THE PROBLEM
Only the lines that contain the string "препарата" belong in the answer; pull them from the records.

*** SUPPLIED INFORMATION Section Begins ***

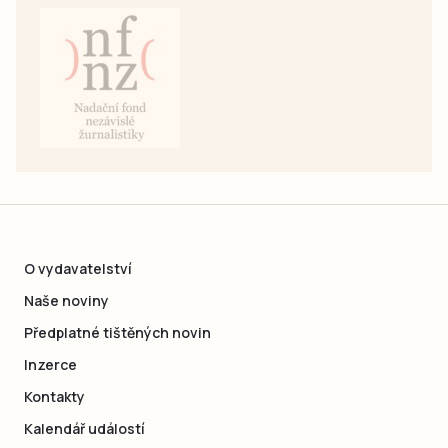
O vydavatelství
Naše noviny
Předplatné tištěných novin
Inzerce
Kontakty
Kalendář událostí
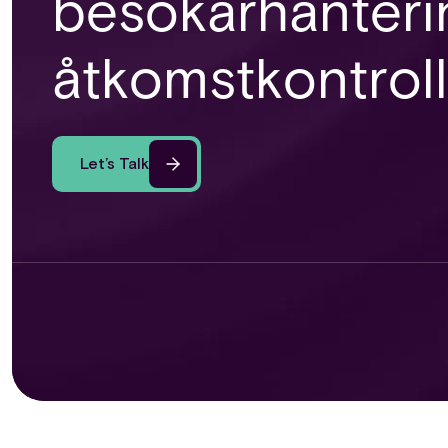
besökarhanteri
åtkomstkontroll
Let’s Talk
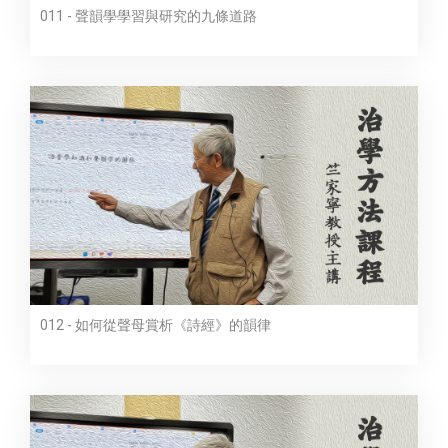
011 - 聲韻學學習與研究的九條道路
012 - 如何從聲母賞析《詩經》的韻律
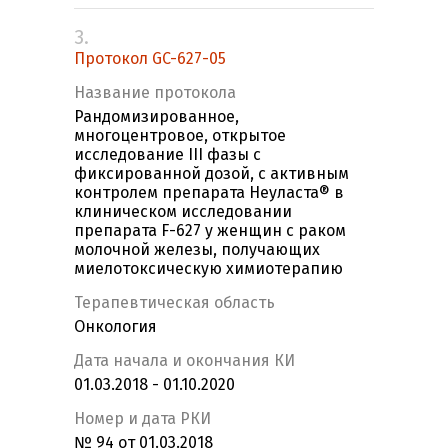
3.
Протокол GC-627-05
Название протокола
Рандомизированное,
многоцентровое, открытое
исследование ІІІ фазы с
фиксированной дозой, с активным
контролем препарата Неуласта® в
клиническом исследовании
препарата F-627 у женщин с раком
молочной железы, получающих
миелотоксическую химиотерапию
Терапевтическая область
Онкология
Дата начала и окончания КИ
01.03.2018 - 01.10.2020
Номер и дата РКИ
№ 94 от 01.03.2018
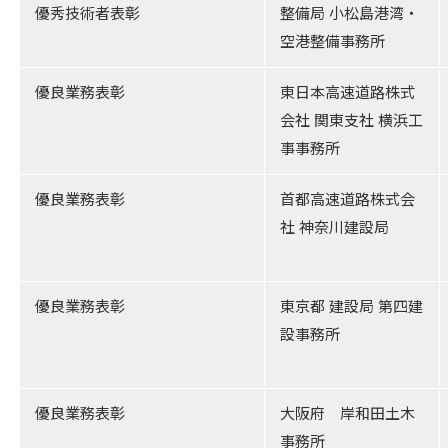
優秀技術者表彰
整備局 小松島港湾・
空港整備事務所
優良業務表彰
東日本高速道路株式
会社 関東支社 横浜工
事事務所
優良業務表彰
首都高速道路株式会
社 神奈川建設局
優良業務表彰
東京都 建設局 第四建
設事務所
優良業務表彰
大阪府 岸和田土木
事務所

*** SUPPLIED INFORMATION Section Ends ***

TASK ANSWER
контролем препарата Неуласта® в
препарата F-627 у женщин с раком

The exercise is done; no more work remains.